>>
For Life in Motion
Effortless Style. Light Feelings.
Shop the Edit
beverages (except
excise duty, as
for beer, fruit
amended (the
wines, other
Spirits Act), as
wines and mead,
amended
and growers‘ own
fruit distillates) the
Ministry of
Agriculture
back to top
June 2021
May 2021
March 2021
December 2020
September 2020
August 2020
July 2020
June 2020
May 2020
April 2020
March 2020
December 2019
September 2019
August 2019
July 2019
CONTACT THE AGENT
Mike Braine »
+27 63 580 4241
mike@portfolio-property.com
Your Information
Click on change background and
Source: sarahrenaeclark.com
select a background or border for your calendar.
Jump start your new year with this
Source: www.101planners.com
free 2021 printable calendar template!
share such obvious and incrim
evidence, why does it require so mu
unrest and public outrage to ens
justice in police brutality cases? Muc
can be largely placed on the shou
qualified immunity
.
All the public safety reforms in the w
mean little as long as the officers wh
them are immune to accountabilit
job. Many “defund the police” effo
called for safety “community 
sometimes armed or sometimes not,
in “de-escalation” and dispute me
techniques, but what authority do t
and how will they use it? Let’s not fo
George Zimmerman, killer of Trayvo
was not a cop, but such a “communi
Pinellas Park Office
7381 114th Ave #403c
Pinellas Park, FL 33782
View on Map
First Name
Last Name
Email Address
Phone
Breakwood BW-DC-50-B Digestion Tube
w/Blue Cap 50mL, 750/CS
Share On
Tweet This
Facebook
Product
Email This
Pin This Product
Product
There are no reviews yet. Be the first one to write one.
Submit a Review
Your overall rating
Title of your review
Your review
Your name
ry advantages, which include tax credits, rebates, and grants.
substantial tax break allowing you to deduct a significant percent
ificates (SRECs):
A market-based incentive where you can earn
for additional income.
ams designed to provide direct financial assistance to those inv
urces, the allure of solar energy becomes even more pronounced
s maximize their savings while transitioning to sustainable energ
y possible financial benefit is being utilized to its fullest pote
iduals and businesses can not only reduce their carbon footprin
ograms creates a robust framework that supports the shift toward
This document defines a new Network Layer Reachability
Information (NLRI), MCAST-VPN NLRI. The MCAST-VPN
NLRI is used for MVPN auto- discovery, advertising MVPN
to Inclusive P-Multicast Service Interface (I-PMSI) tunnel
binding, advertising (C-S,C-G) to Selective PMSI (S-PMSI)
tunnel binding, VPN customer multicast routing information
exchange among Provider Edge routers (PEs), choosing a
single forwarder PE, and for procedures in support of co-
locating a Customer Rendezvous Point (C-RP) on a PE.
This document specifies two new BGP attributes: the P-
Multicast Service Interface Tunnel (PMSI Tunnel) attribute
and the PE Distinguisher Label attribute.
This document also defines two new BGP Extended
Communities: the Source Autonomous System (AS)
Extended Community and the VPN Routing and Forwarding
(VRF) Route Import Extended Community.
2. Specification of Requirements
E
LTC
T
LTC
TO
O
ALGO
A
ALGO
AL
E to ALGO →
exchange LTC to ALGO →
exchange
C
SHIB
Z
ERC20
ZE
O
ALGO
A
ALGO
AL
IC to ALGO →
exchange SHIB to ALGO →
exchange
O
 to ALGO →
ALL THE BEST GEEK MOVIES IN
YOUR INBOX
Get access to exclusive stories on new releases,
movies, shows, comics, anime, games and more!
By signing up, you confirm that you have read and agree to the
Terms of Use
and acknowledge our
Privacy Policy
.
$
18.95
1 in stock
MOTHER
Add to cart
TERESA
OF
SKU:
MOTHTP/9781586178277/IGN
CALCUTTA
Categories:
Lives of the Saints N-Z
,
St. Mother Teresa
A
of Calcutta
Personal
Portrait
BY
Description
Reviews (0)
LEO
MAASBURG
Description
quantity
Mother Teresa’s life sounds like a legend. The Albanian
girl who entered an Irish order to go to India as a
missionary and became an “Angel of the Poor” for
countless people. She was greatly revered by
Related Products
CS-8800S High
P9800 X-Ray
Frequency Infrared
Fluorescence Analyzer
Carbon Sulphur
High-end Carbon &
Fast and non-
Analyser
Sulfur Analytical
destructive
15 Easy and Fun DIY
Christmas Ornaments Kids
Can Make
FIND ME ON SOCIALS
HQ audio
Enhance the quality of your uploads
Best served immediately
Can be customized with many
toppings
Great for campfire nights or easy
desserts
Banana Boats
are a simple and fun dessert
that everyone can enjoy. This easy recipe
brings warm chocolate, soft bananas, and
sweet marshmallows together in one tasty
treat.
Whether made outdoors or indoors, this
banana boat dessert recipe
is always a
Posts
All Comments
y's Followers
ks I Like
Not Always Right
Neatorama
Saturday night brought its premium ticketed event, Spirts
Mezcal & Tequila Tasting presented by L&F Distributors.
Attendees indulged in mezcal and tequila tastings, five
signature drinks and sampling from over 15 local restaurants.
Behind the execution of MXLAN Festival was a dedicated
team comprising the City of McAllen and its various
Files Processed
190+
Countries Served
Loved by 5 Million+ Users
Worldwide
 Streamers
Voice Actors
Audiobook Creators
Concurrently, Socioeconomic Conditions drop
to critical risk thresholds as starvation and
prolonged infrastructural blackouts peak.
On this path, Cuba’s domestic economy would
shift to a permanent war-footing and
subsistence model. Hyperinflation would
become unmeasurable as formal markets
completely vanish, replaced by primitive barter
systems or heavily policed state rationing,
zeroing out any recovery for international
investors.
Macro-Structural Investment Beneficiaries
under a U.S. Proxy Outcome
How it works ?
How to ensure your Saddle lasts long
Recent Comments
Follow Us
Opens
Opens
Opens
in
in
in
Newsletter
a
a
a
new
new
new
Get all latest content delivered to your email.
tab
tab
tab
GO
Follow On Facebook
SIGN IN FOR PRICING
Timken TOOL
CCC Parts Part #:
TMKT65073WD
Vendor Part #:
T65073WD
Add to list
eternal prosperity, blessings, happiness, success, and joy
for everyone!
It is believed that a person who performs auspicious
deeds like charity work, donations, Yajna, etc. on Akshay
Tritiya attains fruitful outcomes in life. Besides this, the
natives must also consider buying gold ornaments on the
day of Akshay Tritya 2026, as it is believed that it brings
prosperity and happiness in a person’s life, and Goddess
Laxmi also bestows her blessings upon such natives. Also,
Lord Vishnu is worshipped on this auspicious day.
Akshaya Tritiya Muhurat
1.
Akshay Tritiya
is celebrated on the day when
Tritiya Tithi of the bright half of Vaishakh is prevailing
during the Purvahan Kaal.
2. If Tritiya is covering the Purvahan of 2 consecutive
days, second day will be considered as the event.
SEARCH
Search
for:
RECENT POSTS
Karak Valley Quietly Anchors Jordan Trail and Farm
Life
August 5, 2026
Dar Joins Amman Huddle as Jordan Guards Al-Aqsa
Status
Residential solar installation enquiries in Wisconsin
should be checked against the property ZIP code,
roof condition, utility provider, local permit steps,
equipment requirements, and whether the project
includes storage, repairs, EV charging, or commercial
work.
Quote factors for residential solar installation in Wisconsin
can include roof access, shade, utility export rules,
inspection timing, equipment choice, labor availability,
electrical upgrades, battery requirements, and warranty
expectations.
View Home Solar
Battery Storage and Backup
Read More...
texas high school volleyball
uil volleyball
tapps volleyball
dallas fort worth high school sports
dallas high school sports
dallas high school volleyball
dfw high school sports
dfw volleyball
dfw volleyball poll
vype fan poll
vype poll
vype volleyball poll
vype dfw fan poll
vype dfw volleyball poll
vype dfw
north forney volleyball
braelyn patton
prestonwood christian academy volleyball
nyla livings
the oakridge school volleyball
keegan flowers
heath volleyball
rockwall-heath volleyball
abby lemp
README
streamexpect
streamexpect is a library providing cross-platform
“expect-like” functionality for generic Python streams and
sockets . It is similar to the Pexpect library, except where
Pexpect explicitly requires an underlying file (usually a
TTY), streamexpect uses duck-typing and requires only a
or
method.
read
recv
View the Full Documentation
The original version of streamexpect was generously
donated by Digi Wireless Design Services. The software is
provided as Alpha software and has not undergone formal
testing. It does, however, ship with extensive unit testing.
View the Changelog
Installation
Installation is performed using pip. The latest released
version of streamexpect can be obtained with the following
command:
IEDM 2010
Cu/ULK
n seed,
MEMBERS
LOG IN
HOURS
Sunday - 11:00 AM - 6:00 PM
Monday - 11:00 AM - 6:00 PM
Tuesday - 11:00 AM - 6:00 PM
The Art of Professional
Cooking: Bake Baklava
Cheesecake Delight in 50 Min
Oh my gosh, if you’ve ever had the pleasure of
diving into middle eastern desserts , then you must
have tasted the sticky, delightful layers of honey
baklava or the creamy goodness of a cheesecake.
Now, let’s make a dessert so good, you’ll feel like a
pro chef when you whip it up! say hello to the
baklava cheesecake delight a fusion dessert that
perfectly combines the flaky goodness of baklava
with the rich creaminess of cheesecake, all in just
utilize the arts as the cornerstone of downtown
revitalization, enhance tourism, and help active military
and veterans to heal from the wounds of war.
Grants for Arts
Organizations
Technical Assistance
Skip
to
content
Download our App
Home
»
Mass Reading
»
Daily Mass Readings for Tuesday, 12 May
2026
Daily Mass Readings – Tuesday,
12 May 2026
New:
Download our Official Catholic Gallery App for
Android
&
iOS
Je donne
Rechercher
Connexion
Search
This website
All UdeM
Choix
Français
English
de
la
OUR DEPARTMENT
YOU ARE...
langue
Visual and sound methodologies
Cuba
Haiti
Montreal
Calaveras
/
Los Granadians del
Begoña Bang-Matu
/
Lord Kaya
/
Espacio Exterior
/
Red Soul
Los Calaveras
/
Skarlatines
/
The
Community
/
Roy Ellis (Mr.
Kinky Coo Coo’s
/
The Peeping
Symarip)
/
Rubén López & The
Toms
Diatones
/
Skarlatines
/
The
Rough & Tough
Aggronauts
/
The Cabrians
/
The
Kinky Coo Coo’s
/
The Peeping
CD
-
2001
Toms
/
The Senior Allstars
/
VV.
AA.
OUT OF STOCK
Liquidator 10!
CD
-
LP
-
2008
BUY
<<
Set down the lines above as they stand, starting with the first line and ending with the line that contains "December 2020".

For Life in Motion
Effortless Style. Light Feelings.
Shop the Edit
beverages (except
excise duty, as
for beer, fruit
amended (the
wines, other
Spirits Act), as
wines and mead,
amended
and growers‘ own
fruit distillates) the
Ministry of
Agriculture
back to top
June 2021
May 2021
March 2021
December 2020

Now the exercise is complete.